I've looked through a few websites looking for a way to install a CAC reader to use with DoD. I would think that Fedora nee Redhat would support this out of the box, but it appears not to be the case.

It appears to need pcscd (with possible restarts on login), coolkey, and various other packages, and DoD certs 11 through 26.

What is the easiest way to get the CAC working? I know Linux can do it. The Air Force developed a live CD which recognizes the CAC reader by default. Very cool, actually.

http://spi.dod.mil/lipose.htm

CAC Reader
I've looked through a few websites looking for a way to install a CAC reader to use with DoD. I would think that Fedora nee Redhat would support this out of the box, but it appears not to be the case.

Fedora consists exclusively of free/open source software (FOSS). This means that all Fedora packages make source code available and all software is covered by GPL, MIT, BSD and very similar source use licenses. Except for wifi firmware modules and a few other tiny bits, you can download every line of source code for Fedora, modify it as you please, resell it or give it away with only minor restrictions/obligations of those licenses.
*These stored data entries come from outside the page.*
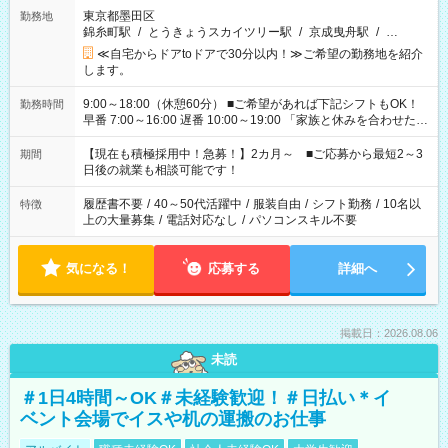
東京都墨田区
勤務地
錦糸町駅
/
とうきょうスカイツリー駅
/
京成曳舟駅
/
…
≪自宅からドアtoドアで30分以内！≫ご希望の勤務地を紹介
します。
9:00～18:00（休憩60分） ■ご希望があれば下記シフトもOK！
勤務時間
早番 7:00～16:00 遅番 10:00～19:00 「家族と休みを合わせた
い」 「余裕を持って夕飯の準備がしたい」 「できれば残業はし
たくない」 など、ご希望を教えてくださいね。 ※Wワーク希望
【現在も積極採用中！急募！】2カ月～ ■ご応募から最短2～3
期間
の方へ 今ご覧のお仕事で希望する勤務時間と、もう1つのお仕事
日後の就業も相談可能です！
の勤務時間。 合計で週40時間を超える場合は応募できません。
履歴書不要
/
40～50代活躍中
/
服装自由
/
シフト勤務
/
10名以
特徴
上の大量募集
/
電話対応なし
/
パソコンスキル不要
気になる！
応募する
詳細へ
掲載日：2026.08.06
未読
＃1日4時間～OK＃未経験歓迎！＃日払い＊イ
ベント会場でイスや机の運搬のお仕事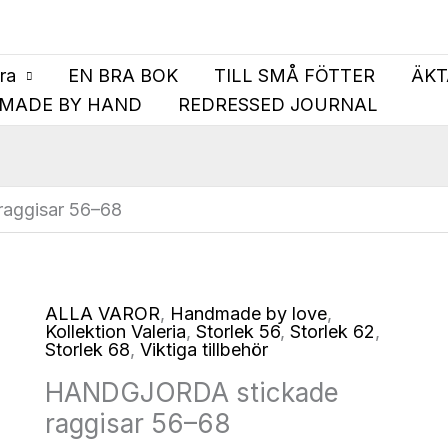
bra
EN BRA BOK
TILL SMÅ FÖTTER
ÄKT
MADE BY HAND
REDRESSED JOURNAL
aggisar 56–68
ALLA VAROR
,
Handmade by love
,
Kollektion Valeria
,
Storlek 56
,
Storlek 62
,
Storlek 68
,
Viktiga tillbehör
HANDGJORDA stickade
raggisar 56–68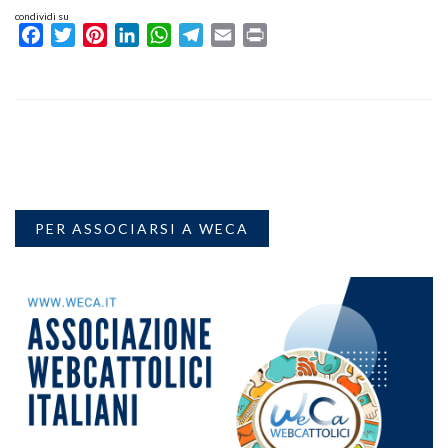
condividi su
Facebook
Twitter
Pinterest
LinkedIn
WhatsApp
Telegram
Email
Print
PER ASSOCIARSI A WECA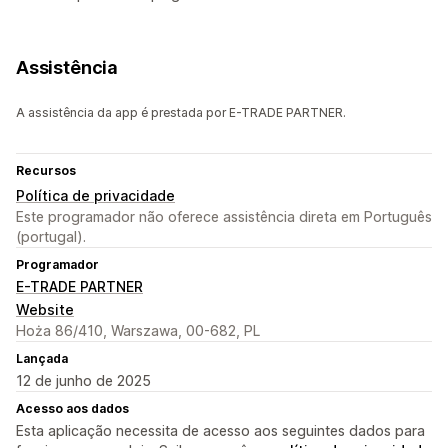
Assistência
A assistência da app é prestada por E-TRADE PARTNER.
Recursos
Política de privacidade
Este programador não oferece assistência direta em Português
(portugal).
Programador
E-TRADE PARTNER
Website
Hoża 86/410, Warszawa, 00-682, PL
Lançada
12 de junho de 2025
Acesso aos dados
Esta aplicação necessita de acesso aos seguintes dados para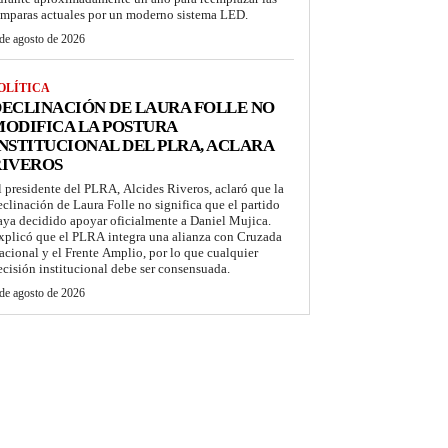
ámparas actuales por un moderno sistema LED.
de agosto de 2026
OLÍTICA
ECLINACIÓN DE LAURA FOLLE NO
ODIFICA LA POSTURA
NSTITUCIONAL DEL PLRA, ACLARA
RIVEROS
l presidente del PLRA, Alcides Riveros, aclaró que la
eclinación de Laura Folle no significa que el partido
aya decidido apoyar oficialmente a Daniel Mujica.
xplicó que el PLRA integra una alianza con Cruzada
acional y el Frente Amplio, por lo que cualquier
ecisión institucional debe ser consensuada.
de agosto de 2026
Maybe there is no FOSS CAC reader. Maybe any that exists have incompatible licenses. Maybe there is a FOSS CAC reader that simply isn't included in Fedora (If you YOU could package it and get acceptance for Fedora inclusion - OR yo could suggest it be included on the developers website (few F-developers on this forum) . If there is no FOSS version you could talk to the guys who manage rpmfusion about including it as an rpm package.

It appears to need pcscd (with possible restarts on login), coolkey, and various other packages, and DoD certs 11 through 26.

It doesn't surprise me that you need additional certs to make this package work. I have no idea where you get these. pcscd is in the Fedora 'pcsc-lite' package.

What is the easiest way to get the CAC working? I know Linux can do it. The Air Force developed a live CD which recognizes the CAC reader by default. Very cool, actually.

http://spi.dod.mil/lipose.htm

Not only cool - but the bootable CD has certain nice security properties. You can always mount the CD/DVD and see exactly what is in there.

====

That webpage describes a standalone bootable Linux CD that contains an already configures CDC reader.
If you follow the links you'll find
http://spi.dod.mil/ewizardaddon.htm
which has a link to a downloadable plugin for Firefox 3.x here
http://spi.dod.mil/docs/EncryptionWizard_3.3.0.xpi

You should use your browser, download that plugin. "EncryptionWizard_3.3.0.xpi".
After you download that file, than start firefox browser.

Verify that it is a 3.x version of firefox.
Select Help->About_Mozilla_Firefox.
The popup window may say you have 3.6.7 for example.
(close the popup).

Load the plugin (this is a one-time task) into firefox.
Select File->Open_File.
In the popup file-selector window navigate to the downloaded file (maybe it's in ~/Downloads), select the file and click "Open".
In the new "Software Installation" window you'll see the plugin described.
Select "Install now".
After installation the plugin says you must restart Firefox,
Select "Restart now".

You can verify the package is installed by ...
Select Tools->Add_ons
In the new window select the "Extensions" tab.
Verify that "Encryption Wizard 3.2.6, ATPSI's Encryption Wizard (ver 3.2.6) in a Firefox extension package" is in the list.

Also at the bottom of the Firefox browser window you will see a new "Encryption Wizard Enabled" toggle button.

===

How you use the plug-in... I have no idea. This may help.


This is an early access release for wide evaluation and usage.

The Encryption Wizard Add-On provides file encryption, decryption, and archiving capabilities for uploading and downloading in HTML-based email web clients, such as OWA webmail and Yahoo Mail but only within Mozilla Firefox. Interaction within the EW GUI should be the same if one is using EW in its .jar or Add-on forms.
http://spi.dod.mil/docs/EW_RelNotes.pdf

It seems the DoD is setting up their own certificate authority and their own crypto. So you need the certs to establish trust.

do a yum install pcsc* and after that, service pcscd start and hook up your reader. then install the DoD configuration addon for firefox from here http://www.forge.mil/Resources-Firefox.html

after that, restart firefox as usual cause of the install of the addon, and bring up the preferences up the config addon, and update the root certs and the federal certs. restart firefox, and you should be good. if you need any more help, let me know.